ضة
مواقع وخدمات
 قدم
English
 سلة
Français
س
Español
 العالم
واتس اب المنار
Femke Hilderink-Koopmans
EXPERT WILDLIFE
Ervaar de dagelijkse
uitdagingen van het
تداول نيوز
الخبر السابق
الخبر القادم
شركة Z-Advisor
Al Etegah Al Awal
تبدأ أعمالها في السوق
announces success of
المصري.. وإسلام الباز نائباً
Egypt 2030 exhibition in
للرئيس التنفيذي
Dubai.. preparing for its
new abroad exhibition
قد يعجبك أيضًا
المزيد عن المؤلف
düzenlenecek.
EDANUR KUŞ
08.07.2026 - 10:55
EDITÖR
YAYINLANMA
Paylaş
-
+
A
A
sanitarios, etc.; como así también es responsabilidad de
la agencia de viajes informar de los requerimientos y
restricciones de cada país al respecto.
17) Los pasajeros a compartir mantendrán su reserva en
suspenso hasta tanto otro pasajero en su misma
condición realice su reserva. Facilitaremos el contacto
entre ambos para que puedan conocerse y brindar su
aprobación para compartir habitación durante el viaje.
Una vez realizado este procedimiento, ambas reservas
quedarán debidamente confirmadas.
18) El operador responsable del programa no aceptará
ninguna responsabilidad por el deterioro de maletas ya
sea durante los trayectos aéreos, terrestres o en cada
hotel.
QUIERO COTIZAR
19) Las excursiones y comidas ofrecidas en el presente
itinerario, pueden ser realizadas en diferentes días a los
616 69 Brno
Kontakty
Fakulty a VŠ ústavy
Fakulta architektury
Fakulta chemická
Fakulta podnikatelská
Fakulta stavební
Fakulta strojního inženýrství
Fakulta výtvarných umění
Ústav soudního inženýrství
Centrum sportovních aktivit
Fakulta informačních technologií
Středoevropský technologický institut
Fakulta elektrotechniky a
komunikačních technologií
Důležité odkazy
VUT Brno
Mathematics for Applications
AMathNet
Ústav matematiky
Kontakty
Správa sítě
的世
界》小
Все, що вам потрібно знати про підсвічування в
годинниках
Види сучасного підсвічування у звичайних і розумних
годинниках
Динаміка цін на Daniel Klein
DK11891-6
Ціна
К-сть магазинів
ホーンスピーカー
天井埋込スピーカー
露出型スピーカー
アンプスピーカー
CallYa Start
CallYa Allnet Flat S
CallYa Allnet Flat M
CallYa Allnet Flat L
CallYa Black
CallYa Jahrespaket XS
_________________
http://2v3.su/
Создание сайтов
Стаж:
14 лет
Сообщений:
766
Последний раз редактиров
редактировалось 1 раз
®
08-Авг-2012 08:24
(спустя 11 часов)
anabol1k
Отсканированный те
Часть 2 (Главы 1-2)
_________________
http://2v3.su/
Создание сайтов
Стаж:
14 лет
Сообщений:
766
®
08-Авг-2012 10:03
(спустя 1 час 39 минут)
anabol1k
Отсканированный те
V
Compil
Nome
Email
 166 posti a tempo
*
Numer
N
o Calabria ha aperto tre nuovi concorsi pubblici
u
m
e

* * *

EXERCISE BRIEF — Copy the data above in full, exactly as it reads.

EXERCISE RESULT —
ضة
مواقع وخدمات
 قدم
English
 سلة
Français
س
Español
 العالم
واتس اب المنار
Femke Hilderink-Koopmans
EXPERT WILDLIFE
Ervaar de dagelijkse
uitdagingen van het
تداول نيوز
الخبر السابق
الخبر القادم
شركة Z-Advisor
Al Etegah Al Awal
تبدأ أعمالها في السوق
announces success of
المصري.. وإسلام الباز نائباً
Egypt 2030 exhibition in
للرئيس التنفيذي
Dubai.. preparing for its
new abroad exhibition
قد يعجبك أيضًا
المزيد عن المؤلف
düzenlenecek.
EDANUR KUŞ
08.07.2026 - 10:55
EDITÖR
YAYINLANMA
Paylaş
-
+
A
A
sanitarios, etc.; como así también es responsabilidad de
la agencia de viajes informar de los requerimientos y
restricciones de cada país al respecto.
17) Los pasajeros a compartir mantendrán su reserva en
suspenso hasta tanto otro pasajero en su misma
condición realice su reserva. Facilitaremos el contacto
entre ambos para que puedan conocerse y brindar su
aprobación para compartir habitación durante el viaje.
Una vez realizado este procedimiento, ambas reservas
quedarán debidamente confirmadas.
18) El operador responsable del programa no aceptará
ninguna responsabilidad por el deterioro de maletas ya
sea durante los trayectos aéreos, terrestres o en cada
hotel.
QUIERO COTIZAR
19) Las excursiones y comidas ofrecidas en el presente
itinerario, pueden ser realizadas en diferentes días a los
616 69 Brno
Kontakty
Fakulty a VŠ ústavy
Fakulta architektury
Fakulta chemická
Fakulta podnikatelská
Fakulta stavební
Fakulta strojního inženýrství
Fakulta výtvarných umění
Ústav soudního inženýrství
Centrum sportovních aktivit
Fakulta informačních technologií
Středoevropský technologický institut
Fakulta elektrotechniky a
komunikačních technologií
Důležité odkazy
VUT Brno
Mathematics for Applications
AMathNet
Ústav matematiky
Kontakty
Správa sítě
的世
界》小
Все, що вам потрібно знати про підсвічування в
годинниках
Види сучасного підсвічування у звичайних і розумних
годинниках
Динаміка цін на Daniel Klein
DK11891-6
Ціна
К-сть магазинів
ホーンスピーカー
天井埋込スピーカー
露出型スピーカー
アンプスピーカー
CallYa Start
CallYa Allnet Flat S
CallYa Allnet Flat M
CallYa Allnet Flat L
CallYa Black
CallYa Jahrespaket XS
_________________
http://2v3.su/
Создание сайтов
Стаж:
14 лет
Сообщений:
766
Последний раз редактиров
редактировалось 1 раз
®
08-Авг-2012 08:24
(спустя 11 часов)
anabol1k
Отсканированный те
Часть 2 (Главы 1-2)
_________________
http://2v3.su/
Создание сайтов
Стаж:
14 лет
Сообщений:
766
®
08-Авг-2012 10:03
(спустя 1 час 39 минут)
anabol1k
Отсканированный те
V
Compil
Nome
Email
 166 posti a tempo
*
Numer
N
o Calabria ha aperto tre nuovi concorsi pubblici
u
m
e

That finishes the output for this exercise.